Empirical Risk and Reduction

A loss first judges one example. Training needs one objective for many examples.

For a dataset of n input-target pairs (x_i, y_i), let the model with parameters theta predict f_theta(x_i). If L is the per-example loss, the empirical risk is its average over the observed dataset:

R_hat(theta) = (1 / n) sum_i L(f_theta(x_i), y_i)

“Empirical” means measured on the examples we actually have. It is not the unknown average loss over every future example the model might encounter.

One Dataset Objective by Hand

Suppose three examples have squared errors:

[1, 9, 2]

The common mean reduction gives:

(1 + 9 + 2) / 3 = 4

The sum reduction gives 12, while none keeps [1, 9, 2]. Here each entry is already one loss per example. These reductions contain the same per-example information, but their numerical scale differs. That scale matters later because gradients inherit it.

none -> one loss per example
sum  -> total loss across examples
mean -> average loss across examples

This book uses the mean unless a lesson says otherwise. Averaging makes losses more comparable across batch sizes. It does not make the dataset representative of future data; sampling and generalization remain separate questions.

Exercise: Compute empirical risk

Four examples have per-example losses [0.5, 1.5, 0, 2]. What is their mean empirical loss?

Compute it first, then check your number.

HintUse the mean reduction

Add the four per-example losses, then divide by four.

SolutionReduce the losses

(0.5 + 1.5 + 0 + 2) / 4 = 4 / 4 = 1.

Exercise: Separate mean from sum

A batch contains five examples and its mean loss is 0.4. What is the sum of its per-example losses?

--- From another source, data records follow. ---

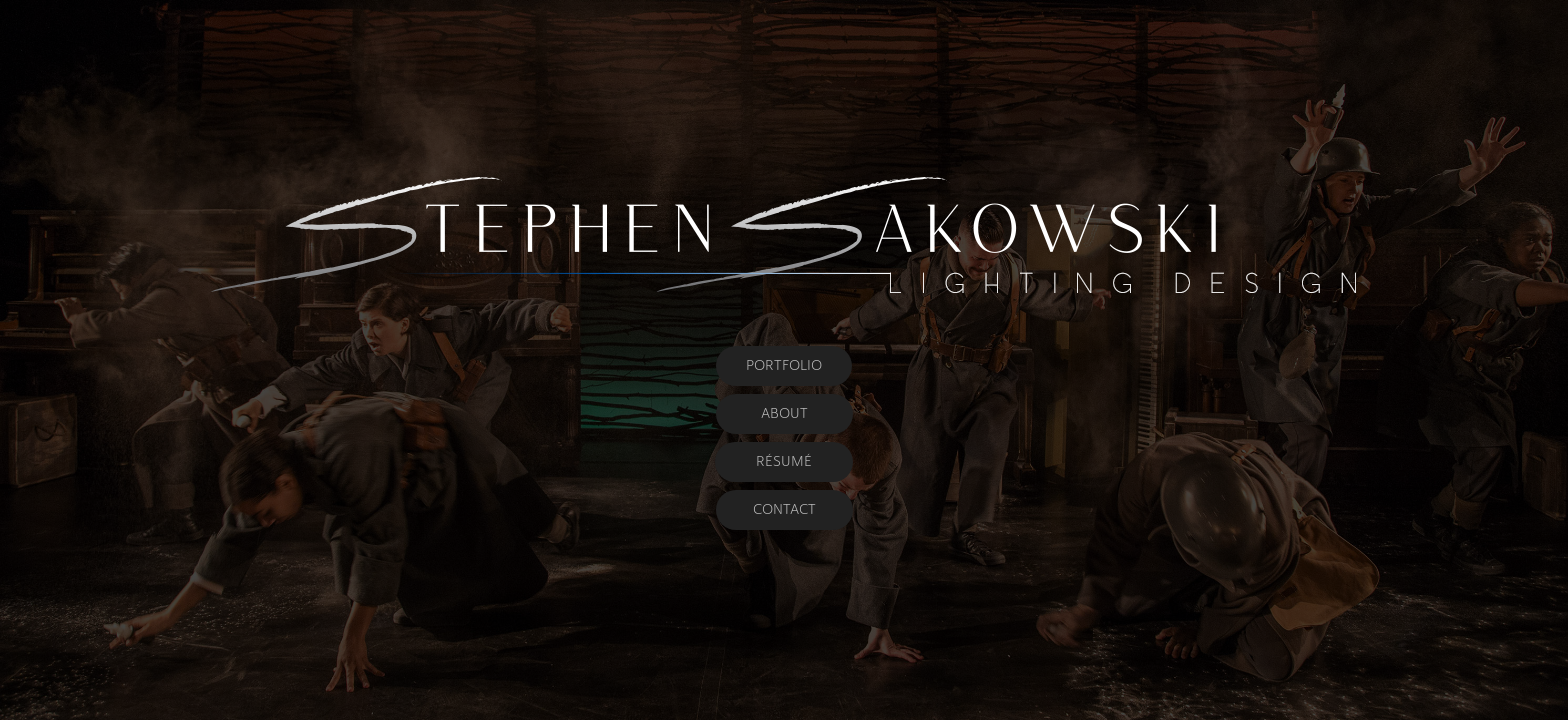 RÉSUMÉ (784, 461)
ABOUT (784, 413)
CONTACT (784, 509)
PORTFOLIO (784, 365) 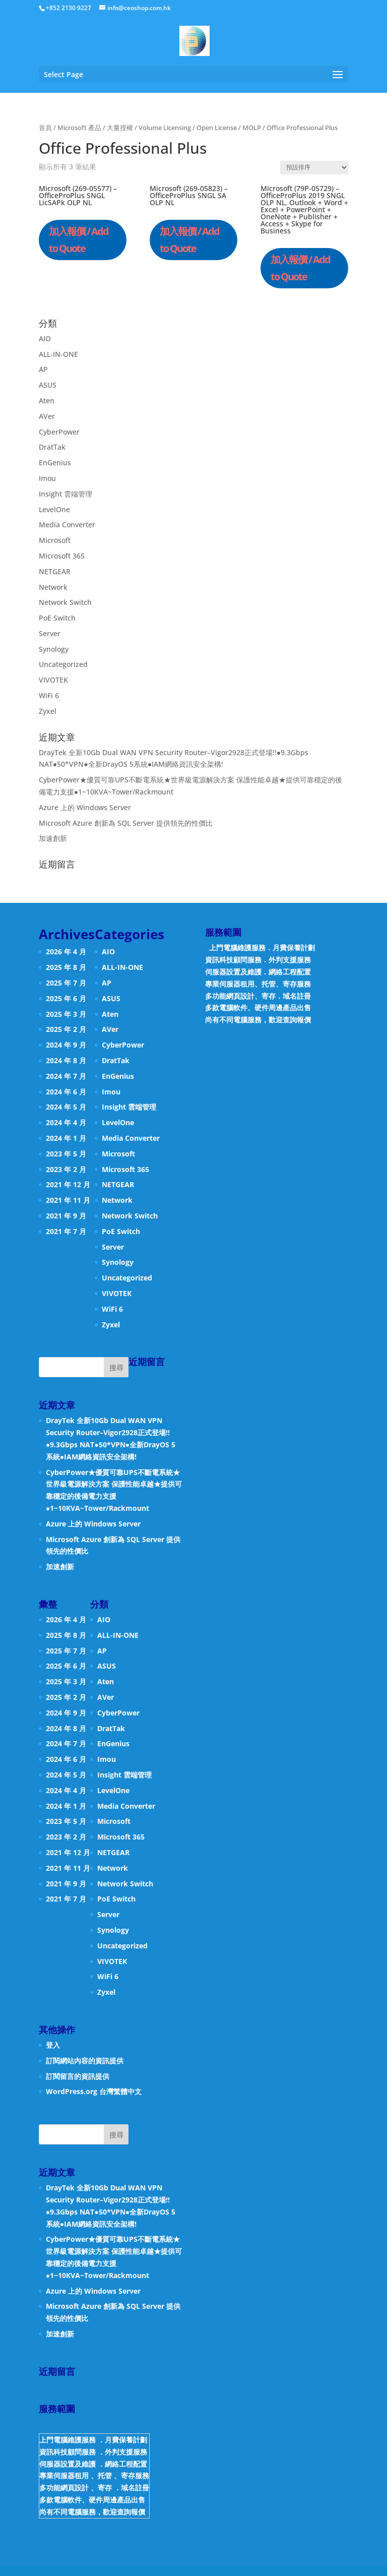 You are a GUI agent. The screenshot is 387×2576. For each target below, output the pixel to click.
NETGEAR (55, 571)
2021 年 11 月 (68, 1200)
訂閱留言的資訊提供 (77, 2076)
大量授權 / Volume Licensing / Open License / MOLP (184, 127)
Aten (46, 400)
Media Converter (67, 524)
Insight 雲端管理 (65, 494)
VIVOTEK (53, 680)
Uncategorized (63, 664)
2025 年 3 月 (66, 1014)
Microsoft (55, 540)
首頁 (45, 127)
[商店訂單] (314, 167)
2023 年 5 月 (66, 1153)
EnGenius (55, 462)
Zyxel (47, 711)
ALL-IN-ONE (58, 354)
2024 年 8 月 (66, 1060)
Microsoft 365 (62, 556)
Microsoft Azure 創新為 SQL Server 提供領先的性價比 (126, 823)
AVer (47, 416)
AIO (45, 338)
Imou (47, 478)
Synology (54, 649)
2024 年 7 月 (66, 1076)
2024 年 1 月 (66, 1138)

Compute it first, then check your number.

HintUndo the average

Multiply the mean by the number of examples.

SolutionRecover the sum

sum = count * mean = 5 * 0.4 = 2.

Exercise: Know what empirical means

Does low training empirical risk by itself prove low loss on future examples?

Choose one

Select one choice, then check.

HintObserved versus future data

Ask which examples were used to compute the average.

SolutionLimit the claim

No. Low empirical risk describes the observed training data. Generalization to relevant unseen examples must be evaluated separately.